The commitment problem remains. Neither side can yet make a promise the other believes, least of all an Iran whose negotiators were killed.
承诺问题依然存在。任何一方都无法做出令另一方相信的承诺,更不用说那些谈判代表被杀害的伊朗了。
And I believe the indivisibility problem is now worse. The question of zero enrichment versus a sovereign right cannot be split. The current 60-day deferral is not a resolution. It is the same unsolved problem with a clock attached.
我认为不可分割性问题现在更糟。零富集与主权权利的问题无法拆分。目前的60天延期并非解决方案。它只是一个带着时钟的、同样未解决的问题。
The one thing that could change is American restraint. If Washington holds Israel from striking Iran and Lebanon, it can slowly rebuild its credibility that was destroyed by the two wars. And that is a real challenge for the Trump administration.
唯一可能改变的是美国的克制。如果华盛顿阻止以色列攻击伊朗和黎巴嫩,它就能慢慢重建被两次战争摧毁的可信度。这对特朗普政府来说是一个真正的挑战。
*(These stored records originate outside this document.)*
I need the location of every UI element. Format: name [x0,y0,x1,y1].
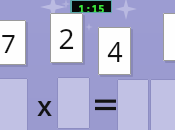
button[interactable] [163,13,175,61]
button[interactable]: 7 [0,20,26,65]
staticText: 1:15 [78,1,105,12]
button[interactable]: 2 [50,13,83,63]
button[interactable]: Result tens slot [117,79,149,130]
button[interactable]: 4 [98,27,131,75]
button[interactable]: Timer 1:15 [70,0,112,13]
staticText: 4 [107,33,123,70]
staticText: X [37,92,52,120]
button[interactable]: First operand slot [0,78,28,130]
staticText: 2 [58,19,75,57]
staticText: 7 [1,25,16,60]
button[interactable]: Result ones slot [150,79,175,130]
button[interactable]: Second operand slot [57,77,90,129]
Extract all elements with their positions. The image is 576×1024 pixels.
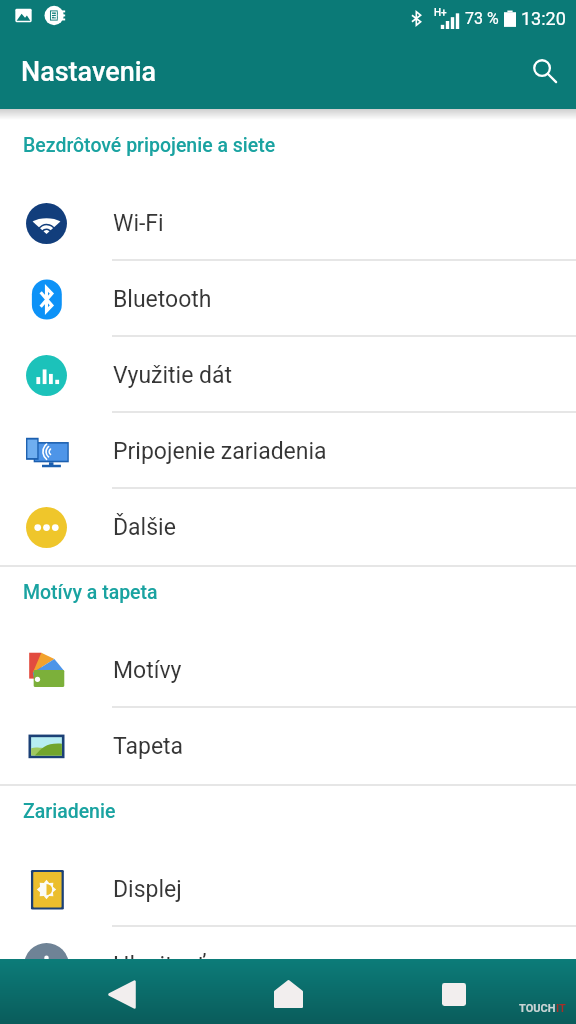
button[interactable]: Home bbox=[256, 962, 320, 1024]
staticText: IT bbox=[556, 1002, 566, 1015]
button[interactable]: Bluetooth bbox=[0, 261, 576, 337]
staticText: Motívy bbox=[113, 657, 182, 684]
staticText: Zariadenie bbox=[23, 800, 116, 823]
button[interactable]: Motívy bbox=[0, 632, 576, 708]
staticText: H+ bbox=[434, 7, 447, 19]
button[interactable]: Tapeta bbox=[0, 708, 576, 784]
staticText: Wi-Fi bbox=[113, 210, 164, 237]
staticText: 73 % bbox=[465, 9, 499, 28]
button[interactable]: Recent apps bbox=[422, 962, 486, 1024]
staticText: Hlasitosť bbox=[113, 952, 206, 959]
staticText: Využitie dát bbox=[113, 362, 233, 389]
button[interactable]: Back bbox=[90, 962, 154, 1024]
button[interactable]: Wi-Fi bbox=[0, 185, 576, 261]
button[interactable]: Pripojenie zariadenia bbox=[0, 413, 576, 489]
staticText: Bluetooth bbox=[113, 286, 212, 313]
staticText: Pripojenie zariadenia bbox=[113, 438, 327, 465]
button[interactable]: Search bbox=[520, 52, 568, 100]
staticText: Motívy a tapeta bbox=[23, 581, 158, 604]
button[interactable]: Ďalšie bbox=[0, 489, 576, 565]
staticText: 13:20 bbox=[521, 8, 566, 29]
staticText: Nastavenia bbox=[21, 56, 157, 88]
button[interactable]: Displej bbox=[0, 851, 576, 927]
staticText: Bezdrôtové pripojenie a siete bbox=[23, 134, 276, 157]
button[interactable]: Využitie dát bbox=[0, 337, 576, 413]
staticText: Tapeta bbox=[113, 733, 184, 760]
staticText: Displej bbox=[113, 876, 182, 903]
staticText: TOUCH bbox=[519, 1002, 556, 1015]
staticText: Ďalšie bbox=[113, 514, 176, 541]
button[interactable]: Hlasitosť bbox=[0, 927, 576, 959]
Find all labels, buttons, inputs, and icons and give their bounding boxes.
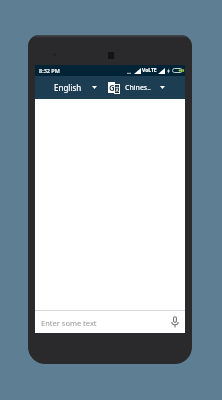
staticText: Enter some text — [41, 318, 97, 328]
staticText: English — [54, 82, 82, 93]
button[interactable]: Swap languages — [101, 76, 123, 99]
button[interactable]: Chines.. — [121, 76, 185, 99]
staticText: G — [109, 82, 115, 93]
staticText: Chines.. — [125, 83, 151, 93]
button[interactable]: Enter some text — [35, 311, 165, 333]
staticText: 8:32 PM — [39, 67, 60, 74]
staticText: VoLTE — [142, 67, 157, 74]
button[interactable]: English — [35, 76, 101, 99]
button[interactable]: Voice input — [167, 314, 183, 330]
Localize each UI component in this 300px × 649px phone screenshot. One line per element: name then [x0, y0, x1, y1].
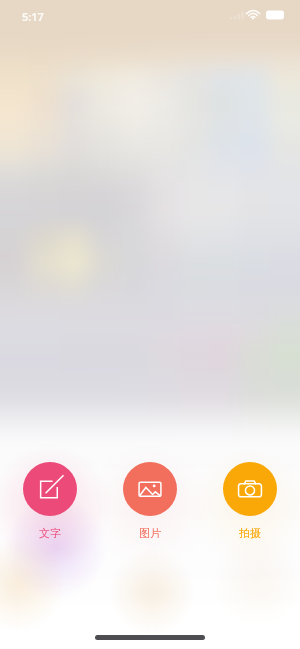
staticText: 5:17 — [22, 9, 44, 24]
staticText: 文字 — [39, 526, 61, 540]
button[interactable]: Text — [0, 462, 100, 552]
staticText: 图片 — [139, 526, 161, 540]
button[interactable]: Image — [100, 462, 200, 552]
button[interactable]: Camera — [200, 462, 300, 552]
staticText: 拍摄 — [239, 526, 261, 540]
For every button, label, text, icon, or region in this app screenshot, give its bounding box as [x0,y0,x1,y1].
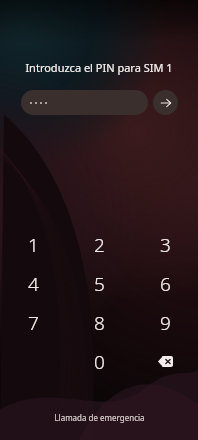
button[interactable]: 2 [66,225,132,264]
button[interactable]: 5 [66,264,132,303]
button[interactable]: 1 [0,225,66,264]
button[interactable]: 8 [66,303,132,342]
button[interactable]: 0 [66,342,132,381]
staticText: 9 [160,310,171,336]
staticText: Introduzca el PIN para SIM 1 [25,60,173,75]
staticText: Llamada de emergencia [54,412,145,423]
button[interactable] [21,90,148,115]
staticText: 1 [28,232,39,258]
staticText: 2 [94,232,105,258]
staticText: 8 [94,310,105,336]
button[interactable]: Llamada de emergencia [46,409,153,426]
staticText: 5 [94,271,105,297]
staticText: 4 [28,271,39,297]
button[interactable]: Backspace [132,342,198,381]
button[interactable]: 7 [0,303,66,342]
button[interactable]: 3 [132,225,198,264]
button[interactable]: Enter PIN [153,90,178,115]
staticText: 6 [160,271,171,297]
staticText: 0 [94,349,105,375]
button[interactable]: 6 [132,264,198,303]
button[interactable]: 9 [132,303,198,342]
button[interactable]: 4 [0,264,66,303]
staticText: 3 [160,232,171,258]
staticText: 7 [28,310,39,336]
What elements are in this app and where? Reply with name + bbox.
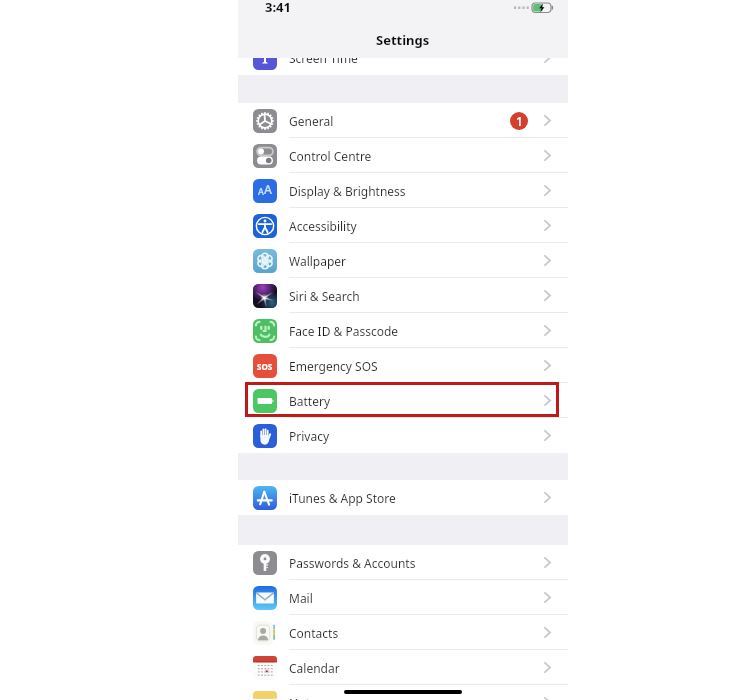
staticText: Battery (289, 393, 331, 409)
staticText: Screen Time (289, 50, 358, 66)
button[interactable]: Notes (238, 685, 568, 700)
button[interactable]: Passwords & Accounts (238, 545, 568, 580)
staticText: Passwords & Accounts (289, 555, 416, 571)
staticText: Calendar (289, 660, 340, 676)
button[interactable]: SOS (238, 348, 568, 383)
button[interactable]: General (238, 103, 568, 138)
staticText: Face ID & Passcode (289, 323, 399, 339)
staticText: Accessibility (289, 218, 357, 234)
staticText: Notes (289, 695, 323, 700)
staticText: Contacts (289, 625, 339, 641)
button[interactable]: Face ID & Passcode (238, 313, 568, 348)
staticText: A (264, 181, 272, 197)
staticText: Emergency SOS (289, 358, 378, 374)
button[interactable]: iTunes & App Store (238, 480, 568, 515)
button[interactable]: Contacts (238, 615, 568, 650)
button[interactable]: Screen Time (238, 40, 568, 75)
staticText: Siri & Search (289, 288, 360, 304)
button[interactable]: Calendar (238, 650, 568, 685)
button[interactable]: A (238, 173, 568, 208)
button[interactable]: Siri & Search (238, 278, 568, 313)
button[interactable]: Battery (238, 383, 568, 418)
staticText: Wallpaper (289, 253, 347, 269)
staticText: Settings (376, 31, 430, 49)
button[interactable]: Privacy (238, 418, 568, 453)
staticText: SOS (257, 361, 273, 372)
staticText: A (258, 185, 264, 197)
button[interactable]: Control Centre (238, 138, 568, 173)
button[interactable]: Accessibility (238, 208, 568, 243)
staticText: Control Centre (289, 148, 372, 164)
staticText: Display & Brightness (289, 183, 406, 199)
button[interactable]: Mail (238, 580, 568, 615)
staticText: 3:41 (265, 0, 291, 16)
staticText: Privacy (289, 428, 330, 444)
staticText: Mail (289, 590, 313, 606)
staticText: 1 (516, 113, 523, 129)
button[interactable]: Wallpaper (238, 243, 568, 278)
staticText: General (289, 113, 334, 129)
staticText: iTunes & App Store (289, 490, 396, 506)
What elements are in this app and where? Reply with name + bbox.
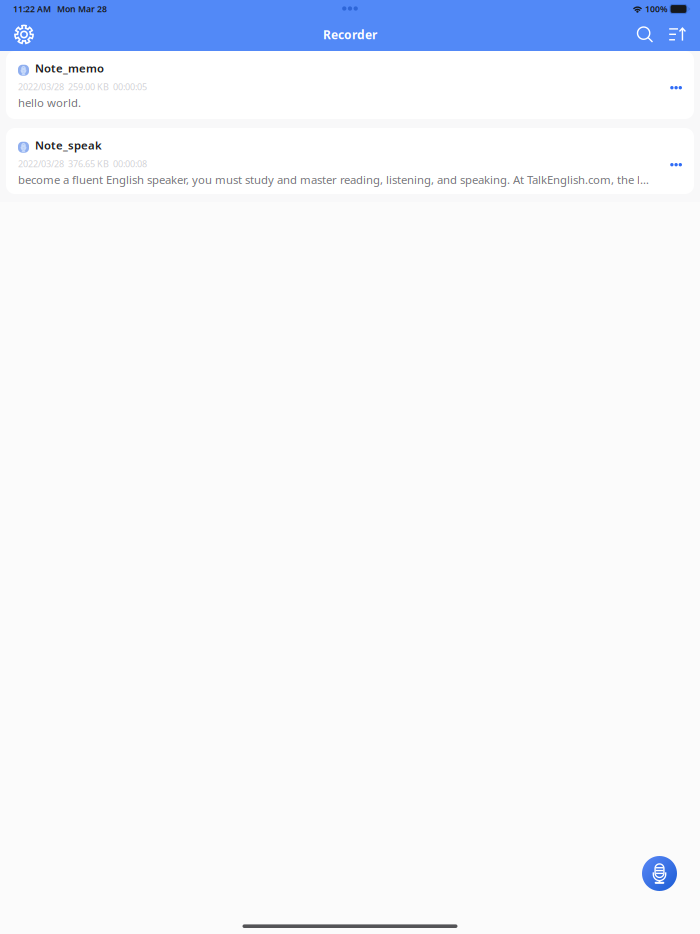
button[interactable]: Note_memo [6, 51, 694, 119]
button[interactable]: Search [629, 18, 661, 51]
button[interactable]: Record [642, 856, 677, 891]
button[interactable]: Note_speak [6, 128, 694, 194]
staticText: hello world. [18, 95, 81, 110]
button[interactable]: Settings [2, 18, 46, 51]
staticText: 2022/03/28 259.00 KB 00:00:05 [18, 80, 147, 93]
staticText: become a fluent English speaker, you mus… [18, 172, 652, 187]
staticText: 11:22 AM [13, 3, 51, 15]
staticText: Note_speak [35, 138, 102, 153]
staticText: Mon Mar 28 [51, 3, 107, 15]
staticText: 100% [643, 3, 670, 15]
button[interactable]: Sort [661, 18, 693, 51]
staticText: Note_memo [35, 60, 104, 76]
staticText: 2022/03/28 376.65 KB 00:00:08 [18, 157, 147, 170]
staticText: Recorder [323, 26, 377, 43]
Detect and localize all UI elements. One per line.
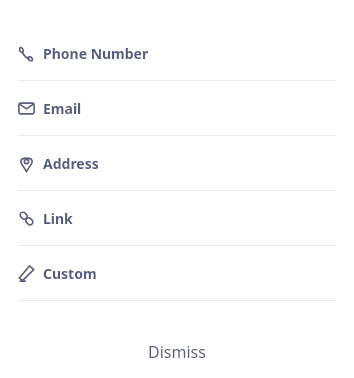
button[interactable]: Phone Number xyxy=(0,26,354,80)
staticText: Address xyxy=(43,154,99,173)
button[interactable]: Link xyxy=(0,191,354,245)
staticText: Phone Number xyxy=(43,44,149,63)
button[interactable]: Dismiss xyxy=(0,329,354,375)
button[interactable]: Email xyxy=(0,81,354,135)
staticText: Link xyxy=(43,209,73,228)
button[interactable]: Address xyxy=(0,136,354,190)
button[interactable]: Custom xyxy=(0,246,354,300)
staticText: Dismiss xyxy=(148,341,206,363)
staticText: Custom xyxy=(43,264,97,283)
staticText: Email xyxy=(43,99,82,118)
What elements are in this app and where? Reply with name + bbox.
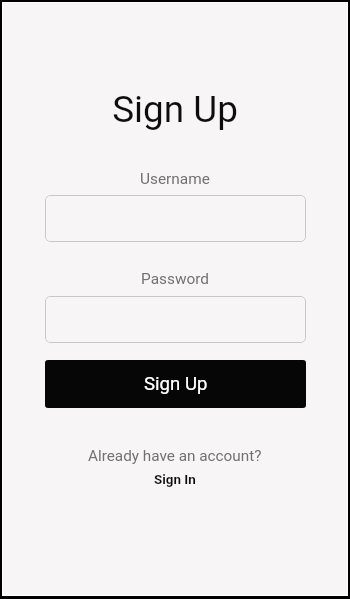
staticText: Sign Up (144, 373, 208, 395)
staticText: Sign In (154, 472, 196, 488)
button[interactable]: Password input field (45, 296, 306, 343)
staticText: Already have an account? (88, 447, 262, 465)
staticText: Username (140, 170, 210, 188)
staticText: Sign Up (112, 88, 238, 131)
button[interactable]: Sign In (154, 472, 196, 488)
staticText: Password (141, 270, 209, 288)
button[interactable]: Sign Up (45, 360, 306, 408)
button[interactable]: Username input field (45, 195, 306, 242)
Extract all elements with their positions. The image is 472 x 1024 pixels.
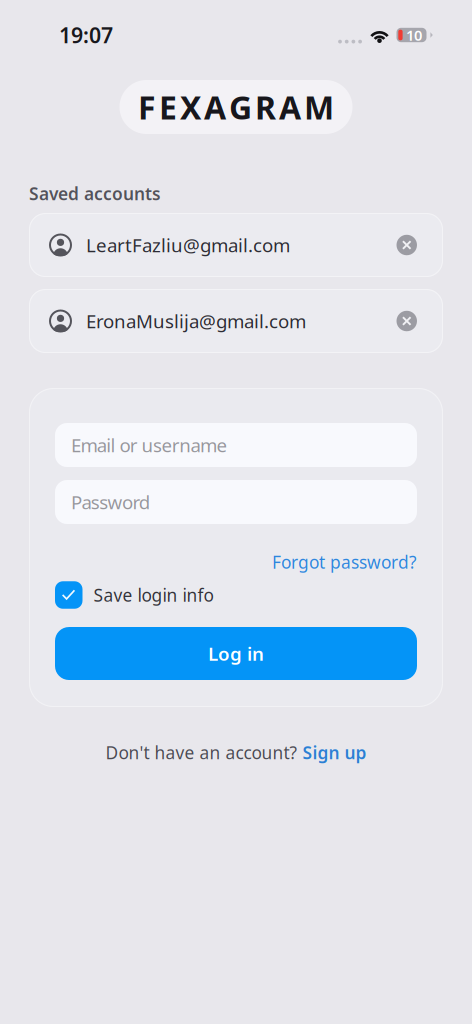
button[interactable]: Sign up <box>302 741 366 764</box>
button[interactable]: Save login info <box>55 581 417 609</box>
staticText: EronaMuslija@gmail.com <box>86 309 306 333</box>
button[interactable]: Log in <box>55 627 417 680</box>
staticText: 10 <box>406 25 422 45</box>
staticText: Save login info <box>94 584 214 606</box>
staticText: Don't have an account? <box>106 741 302 764</box>
staticText: LeartFazliu@gmail.com <box>86 233 290 257</box>
button[interactable]: Forgot password? <box>55 550 417 574</box>
button[interactable]: EronaMuslija@gmail.com <box>29 289 443 353</box>
staticText: Email or username <box>71 433 227 457</box>
staticText: Forgot password? <box>272 550 417 574</box>
staticText: 19:07 <box>59 21 113 49</box>
button[interactable]: LeartFazliu@gmail.com <box>29 213 443 277</box>
staticText: Sign up <box>302 741 366 764</box>
staticText: Log in <box>208 641 264 666</box>
staticText: FEXAGRAM <box>138 86 334 128</box>
staticText: Saved accounts <box>29 182 161 205</box>
staticText: Password <box>71 490 150 514</box>
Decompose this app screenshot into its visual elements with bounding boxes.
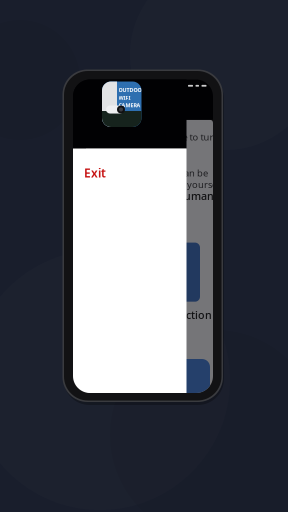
button[interactable]: Exit xyxy=(73,148,186,393)
staticText: CAMERA xyxy=(118,102,140,109)
staticText: Exit xyxy=(84,165,106,181)
staticText: Please make sure to turn off xyxy=(114,131,234,143)
staticText: Function xyxy=(166,308,212,322)
staticText: WIFI xyxy=(118,94,130,101)
staticText: the power before it can be adjuted xyxy=(97,167,208,192)
staticText: OUTDOOR xyxy=(118,86,144,94)
staticText: or replaced by yourself. xyxy=(123,178,225,191)
staticText: Smart Humane xyxy=(142,189,220,203)
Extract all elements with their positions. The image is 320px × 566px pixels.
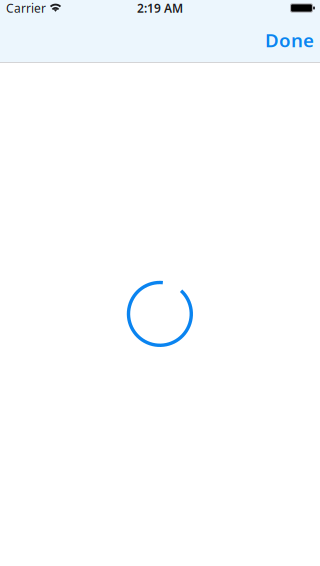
staticText: Done [265,28,314,52]
staticText: 2:19 AM [137,0,183,16]
button[interactable]: Done [259,20,320,62]
staticText: Carrier [6,0,46,16]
Even as the deal was being finalized, Israel struck Beirut, the kind of action that can derail any talks.
即使在协议即将敲定之际,以色列仍袭击了贝鲁特,这种行动足以破坏任何谈判。
In my view, the 60-day window should be read not as the path to a settlement but as the interval or pause before the next one fails.
在我看来,这60天的窗口不应被视为走向和解的道路,而应被视为下一次失败之前的间隔或停顿。
I argued in April that this conflict would not end in a clean settlement but in a series of contested pauses. The deal to be signed on June 19 is the first of them.
我在四月曾指出,这场冲突不会以干净的和解告终,而会经历一系列充满争议的停顿。6月19日签署的协议只是其中的第一个。
Iran emerges with its enrichment knowledge intact, its stockpile buried and fresh reason to believe that only a nuclear weapon would have deterred the U.S.-Israel attack.
伊朗带着其富集知识完好无损地出现,其库存被掩埋,并有新的理由相信只有核武器才能阻止美以的攻击。
But Iran also knows that it stood its ground and was able to strike U.S. bases and allies in the region. It has discovered leverage it did not previously know it held. The Strait of Hormuz has proved a better deterrent than the nuclear bomb.
但伊朗也知道它坚守了阵地,并能够打击该地区的美国基地和盟友。它发现了一个此前不知道自己拥有的筹码。霍尔木兹海峡已被证明比核弹更具威慑力。
The strait is open, the oil is flowing, and the question the war was fought over sits exactly where it began. Thousands of lives were lost to arrive back to square one. Nobody has won, though both sides will say they did.
海峡依然畅通,石油仍在流动,而这场战争爆发的问题恰好回到了起点。付出了成千上万的生命代价,最终又回到了原点。没有人获胜,尽管双方都会说自己赢了。
Farah N. Jan does not work for, consult, own shares in or receive funding from any company or organization that would benefit from this article, and has disclosed no relevant affiliations beyond their academic appointment.
法拉·N·詹不为任何受益于本文的公司或组织工作、咨询、拥有股份或接受资金,并且除了其学术任命外,未披露任何相关隶属关系。